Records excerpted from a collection

────────────────

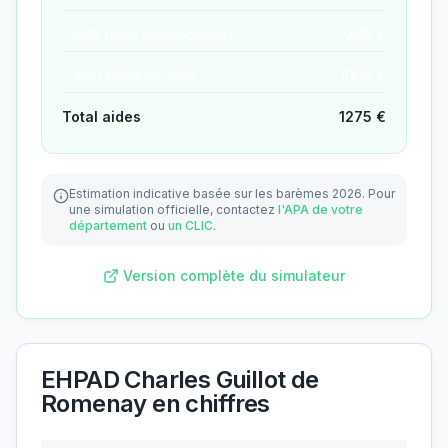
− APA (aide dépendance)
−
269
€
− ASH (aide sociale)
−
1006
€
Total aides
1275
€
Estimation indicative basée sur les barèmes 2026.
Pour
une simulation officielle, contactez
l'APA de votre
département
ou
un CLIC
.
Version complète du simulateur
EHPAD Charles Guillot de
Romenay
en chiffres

────────────────

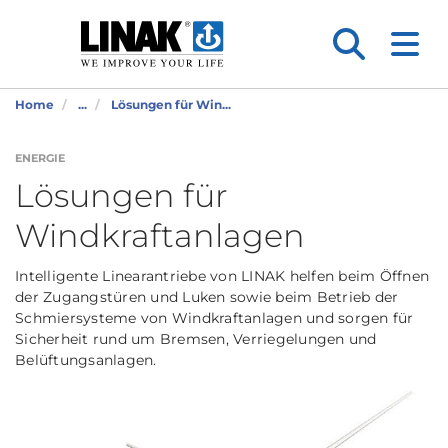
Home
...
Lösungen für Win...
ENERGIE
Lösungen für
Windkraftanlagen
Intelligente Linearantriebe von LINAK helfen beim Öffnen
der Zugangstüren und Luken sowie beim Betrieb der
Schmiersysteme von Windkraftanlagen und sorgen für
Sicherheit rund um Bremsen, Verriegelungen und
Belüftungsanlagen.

────────────────

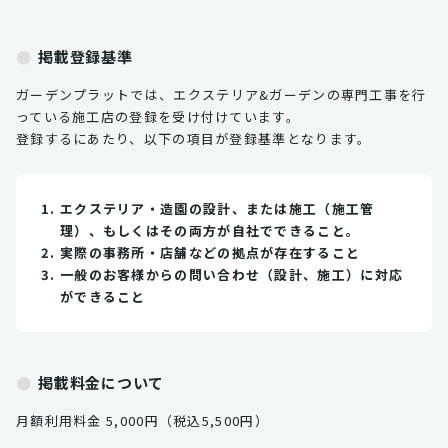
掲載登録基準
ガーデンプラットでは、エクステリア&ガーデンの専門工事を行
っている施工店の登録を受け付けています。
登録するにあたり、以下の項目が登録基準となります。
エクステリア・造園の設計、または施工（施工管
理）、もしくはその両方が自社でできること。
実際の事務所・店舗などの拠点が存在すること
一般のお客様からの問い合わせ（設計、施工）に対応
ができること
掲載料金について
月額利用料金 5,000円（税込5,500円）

────────────────

WORK TO COMPLETE »
Reproduce, exactly as they stand in the data above, the lines from the one that holds "Schmiersysteme von Windkraftanlagen" to the one that holds "Belüftungsanlagen.", inclusive.

SOLVED EXERCISE »
Schmiersysteme von Windkraftanlagen und sorgen für
Sicherheit rund um Bremsen, Verriegelungen und
Belüftungsanlagen.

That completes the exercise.